Non che in altre parti del globo la situazione appaia migliore: tutti i cittadini del mondo hanno visto come Trump si è comportato con i curdi siriani dopo aver chiesto il loro sangue per combattere l’ISIS e perfino con la NATO e con l’Europa le sue continue dichiarazioni non hanno certo contribuito ad aumentare il tasso di simpatia verso gli Stati Uniti. Per ciò che riguarda l’Alleanza Atlantica, ha dichiarato che potrebbe anche decidere di non applicare l’articolo 5 (quello che prevede il soccorso automatico di tutti i membri qualora un associato fosse aggredito da terzi) se gli altri partner non aumenteranno le proprie spese militari almeno al 2% del loro PIL (l’Italia è da tempo tra l’1,2 e l’1,3%). Naturalmente il comando americano sull’Alleanza non si discute. Verso l’Unione Europea si è mostrato ancora più drastico definendoci pubblicamente un “nemico” e imponendo più alti dazi doganali sulle merci europee. C’è da stupirsi se aumenta, anche in Italia, il numero di coloro che han cominciato a domandarsi se valga ancora la pena di considerare la nostra alleanza “strategica” o non convenga piuttosto cominciare a pensare a un futuro diverso o almeno meno dipendente?

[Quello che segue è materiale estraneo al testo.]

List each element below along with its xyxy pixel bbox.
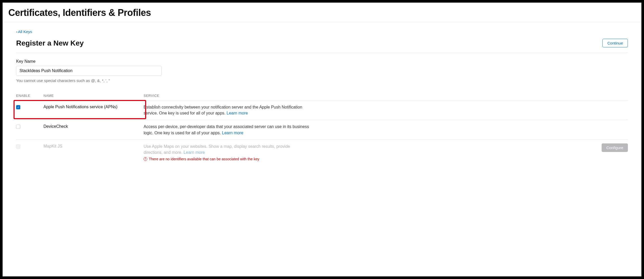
service-warning: !There are no identifiers available that… — [144, 157, 584, 161]
continue-button[interactable]: Continue — [602, 39, 628, 47]
service-row-mapkitjs: MapKit JSUse Apple Maps on your websites… — [16, 140, 628, 165]
learn-more-link-mapkitjs: Learn more — [184, 150, 205, 155]
content-area: ‹ All Keys Register a New Key Continue K… — [3, 22, 641, 165]
app-frame: Certificates, Identifiers & Profiles ‹ A… — [3, 3, 641, 276]
service-description-cell: Access per-device, per-developer data th… — [144, 124, 589, 136]
back-link-all-keys[interactable]: ‹ All Keys — [16, 29, 32, 34]
service-enable-cell — [16, 143, 43, 150]
section-header: Register a New Key Continue — [16, 39, 628, 53]
service-name-cell: Apple Push Notifications service (APNs) — [43, 104, 144, 109]
services-header-row: ENABLE NAME SERVICE — [16, 94, 628, 100]
service-name-label: MapKit JS — [43, 143, 144, 149]
col-header-name: NAME — [43, 94, 144, 98]
service-row-devicecheck: DeviceCheckAccess per-device, per-develo… — [16, 120, 628, 139]
enable-checkbox-apns[interactable]: ✓ — [16, 105, 20, 109]
col-header-enable: ENABLE — [16, 94, 43, 98]
service-description-cell: Use Apple Maps on your websites. Show a … — [144, 143, 589, 161]
back-link-label: All Keys — [18, 29, 32, 34]
learn-more-link-devicecheck[interactable]: Learn more — [222, 131, 243, 135]
service-name-label: DeviceCheck — [43, 124, 144, 129]
service-name-label: Apple Push Notifications service (APNs) — [43, 104, 144, 109]
service-warning-text: There are no identifiers available that … — [149, 157, 259, 161]
service-action-cell: Configure — [589, 143, 628, 152]
learn-more-link-apns[interactable]: Learn more — [227, 111, 248, 115]
key-name-hint: You cannot use special characters such a… — [16, 78, 628, 83]
enable-checkbox-mapkitjs — [16, 144, 20, 149]
chevron-left-icon: ‹ — [16, 29, 17, 34]
service-enable-cell: ✓ — [16, 104, 43, 109]
key-name-input[interactable] — [16, 66, 162, 76]
service-description: Establish connectivity between your noti… — [144, 104, 310, 116]
service-name-cell: DeviceCheck — [43, 124, 144, 129]
service-name-cell: MapKit JS — [43, 143, 144, 149]
service-description: Access per-device, per-developer data th… — [144, 124, 310, 136]
section-title: Register a New Key — [16, 39, 84, 47]
key-name-field: Key Name You cannot use special characte… — [16, 59, 628, 83]
service-description-cell: Establish connectivity between your noti… — [144, 104, 589, 116]
configure-button-mapkitjs: Configure — [602, 143, 628, 152]
warning-icon: ! — [144, 157, 147, 161]
services-table: ENABLE NAME SERVICE ✓Apple Push Notifica… — [16, 94, 628, 165]
page-title: Certificates, Identifiers & Profiles — [3, 3, 641, 22]
service-row-apns: ✓Apple Push Notifications service (APNs)… — [16, 100, 628, 120]
col-header-service: SERVICE — [144, 94, 628, 98]
enable-checkbox-devicecheck[interactable] — [16, 125, 20, 129]
service-enable-cell — [16, 124, 43, 130]
highlight-annotation — [14, 100, 146, 119]
service-description: Use Apple Maps on your websites. Show a … — [144, 143, 310, 155]
key-name-label: Key Name — [16, 59, 628, 64]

Molto probabilmente, vista la confusione che esiste tra i suoi possibili avversari, Trump sarà rieletto per altri quattro anni e non c’è motivo alcuno di pensare che in seguito voglia modificare il suo comportamento che definiremmo da cowboy un po’ borioso. La cosa peggiore è che, anche qualora altri dovessero prendere il suo posto, quel clima di affidabilità e fiducia che era per noi obbligatorio nutrire nei confronti degli USA difficilmente potrà tornare come era nel passato.

* Già deputato, è analista geopolitico ed esperto di relazioni e commercio internazionali.